Mycobacterium abscessus (Mab) causes chronic lung disease and has been associated with poor clinical outcomes in people with cystic fibrosis (CF) after lung transplants.  This is due to Mab’s extensive resistance to antibiotics. 

Drug therapy against Mab is extremely time-consuming (it can take up to 2 years) and relies on antibiotic regimens with major, even severe, side effects such as nausea, deafness and impaired liver function, and its failure results in an accelerated decline in lung function. It is therefore necessary to find a new approach that solves this therapeutic limitation: in this project, the researchers propose a therapy other than classical antibiotics to eradicate Mab, to avoid the emergence of resistance by exploiting the natural mechanisms of bacteriophages to infect and kill bacteria.

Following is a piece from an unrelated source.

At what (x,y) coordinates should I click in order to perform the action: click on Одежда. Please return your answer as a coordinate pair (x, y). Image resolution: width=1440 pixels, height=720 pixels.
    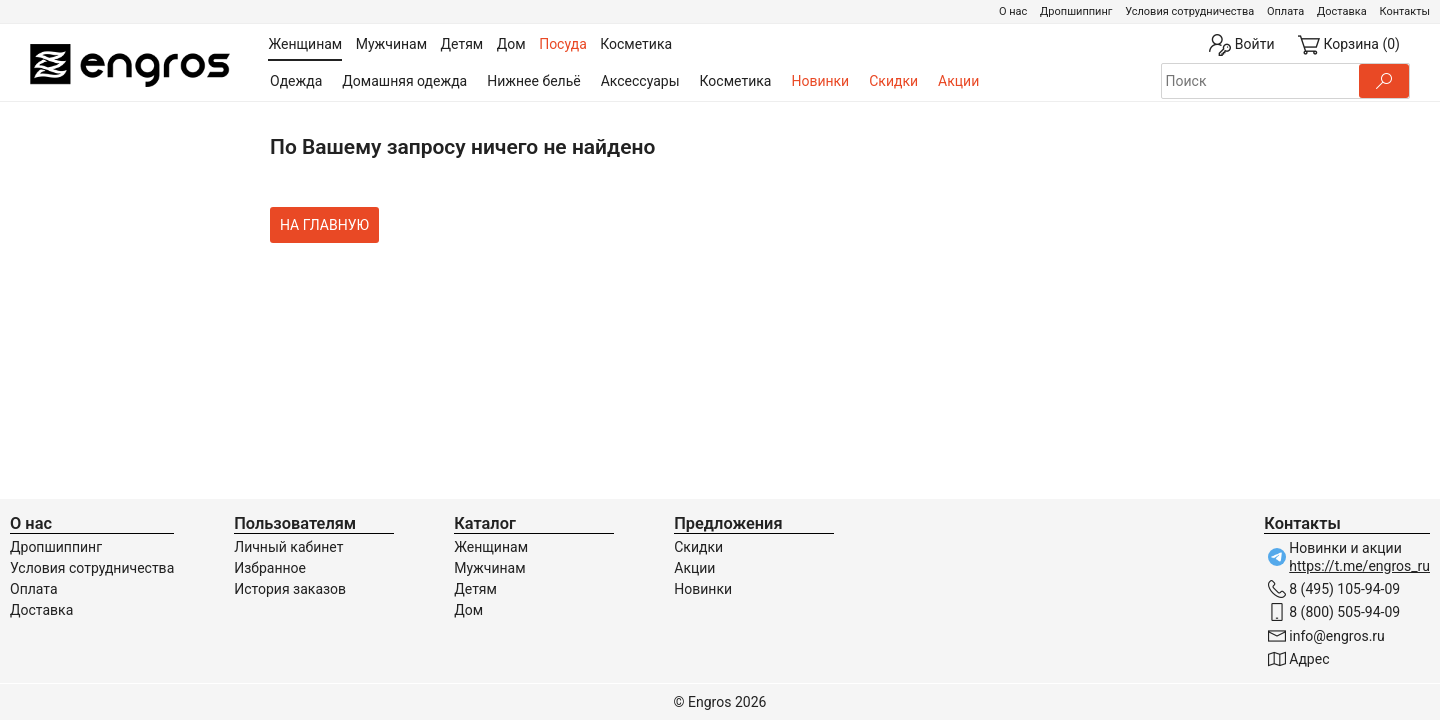
    Looking at the image, I should click on (296, 81).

The researchers produced, purified and characterised molecules called endolysins, proteins produced by bacteriophages (i.e. viruses that specifically attack bacteria), and validated their ability to bind effectively to the bacterium’s membrane. In particular, endolysins selective against Mab were used.
They also optimised an assay for quantifying biofilm production by Mab within human macrophages, as biofilm is the main culprit in aggravating infections.

Endolysins were subsequently tested for their ability to eliminate both extra- and intracellular Mab: in particular, an endolysin was obtained that was capable of efficiently eliminating extracellular Mab, as demonstrated by the bacterium’s decreased viability, but was still ineffective in eliminating intracellular Mab.

It is therefore necessary to improve the transport of endolysin within infected cells: under current conditions, the protein cannot penetrate the cell membrane and enter the cytoplasm where Mab resides.  For this purpose, nanoparticles will be developed to transport endolysin inside the cells.